Replicability versus Robustness

There is a lot to like in Allen Dafoe’s discussion of the imperative of replicability in political science (ungated PDF, H/T the Monkey Cage). Yet there are some areas that give me pause, and in particular, the notion of “robustness.”

Look at Appendix 2B, entitled “Minimal Robustness Standards.”

– 1: One or more key results were not robust to a sensible modification of an arbitrary aspect of the specification.

There is a troubling fuzziness here. It all comes down to what I am now calling referee degrees of freedom. What parts of a “specification” are “arbitrary,” and what modifications are “sensible”? We need answers to those questions before we can declare any results to be “not robust,” and there is certainly no consensus in political science about what kinds of modifications are sensible and what features of models are arbitrary, at least not in the abstract. For example, I’m pretty sure that logit regressions ought to yield the same substantive conclusions as probit regressions. But what about linear probability versus logit? Your favorite control variable? Fixed or random effects? A subset analysis? ATT versus ATE? And what result is robust: the sign? Effect size? P-value? How different do these things have to be to not be robust?
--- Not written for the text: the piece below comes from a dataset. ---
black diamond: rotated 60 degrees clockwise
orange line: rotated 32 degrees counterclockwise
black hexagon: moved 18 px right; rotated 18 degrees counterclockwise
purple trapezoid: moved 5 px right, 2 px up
This points to a generally sloppy way that the discipline discusses “robustness” in applied research. Let’s not forget, moreover, that there is a more widely accepted definition of “robust” as in “robust statistics.” Here, robustness here is a property of a statistic, not a specification or a set of specifications.

Dafoe’s discussion covers very important issues in replicability, most importantly with respect to transparency. But robustness is conceptually distinct from replicability, and the discussion here ought to be seen as raising important questions rather than providing conclusive answers.